Storage Types

  • Volatile storage: Information residing in volatile storage does not usually survive system crashes. Examples of such storage are main memory and cache memory. Access to volatile storage is extremely fast, both because of the speed of the memory access itself, and because it is possible to access any data item in volatile storage directly.

  • Nonvolatile storage: Information residing in nonvolatile storage survives system crashes. Examples of nonvolatile storage include secondary storage devices such as magnetic disk and flash storage, used for online storage, and tertiary storage devices such as optical media, and magnetic tapes, used for archival storage. At the current state of technology, nonvolatile storage is slower than volatile storage, particularly for random access. Both secondary and tertiary storage devices, however, are susceptible to failure which may result in loss of information.

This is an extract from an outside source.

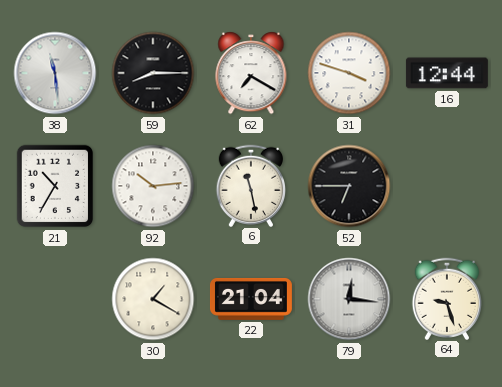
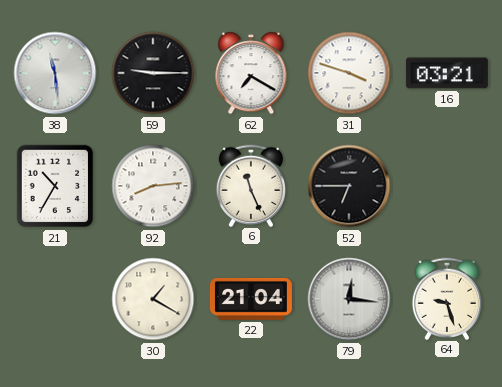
59: 8:15 -> 9:15
16: 12:44 -> 03:21
92: 10:14 -> 8:14
6: 11:28 -> 11:26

  • Stable storage: Information residing in stable storage is never lost (never should be taken with a grain of salt, since theoretically never cannot be guaranteed—for example, it is possible, although extremely unlikely, that a black hole may envelop the earth and permanently destroy all data!). Al- though stable storage is theoretically impossible to obtain, it can be closely approximated by techniques that make data loss extremely unlikely. To implement stable storage, we replicate the information in several nonvolatile storage media (usually disk) with independent failure modes. Updates must be done with care to ensure that a failure during an update to stable storage does not cause a loss of information.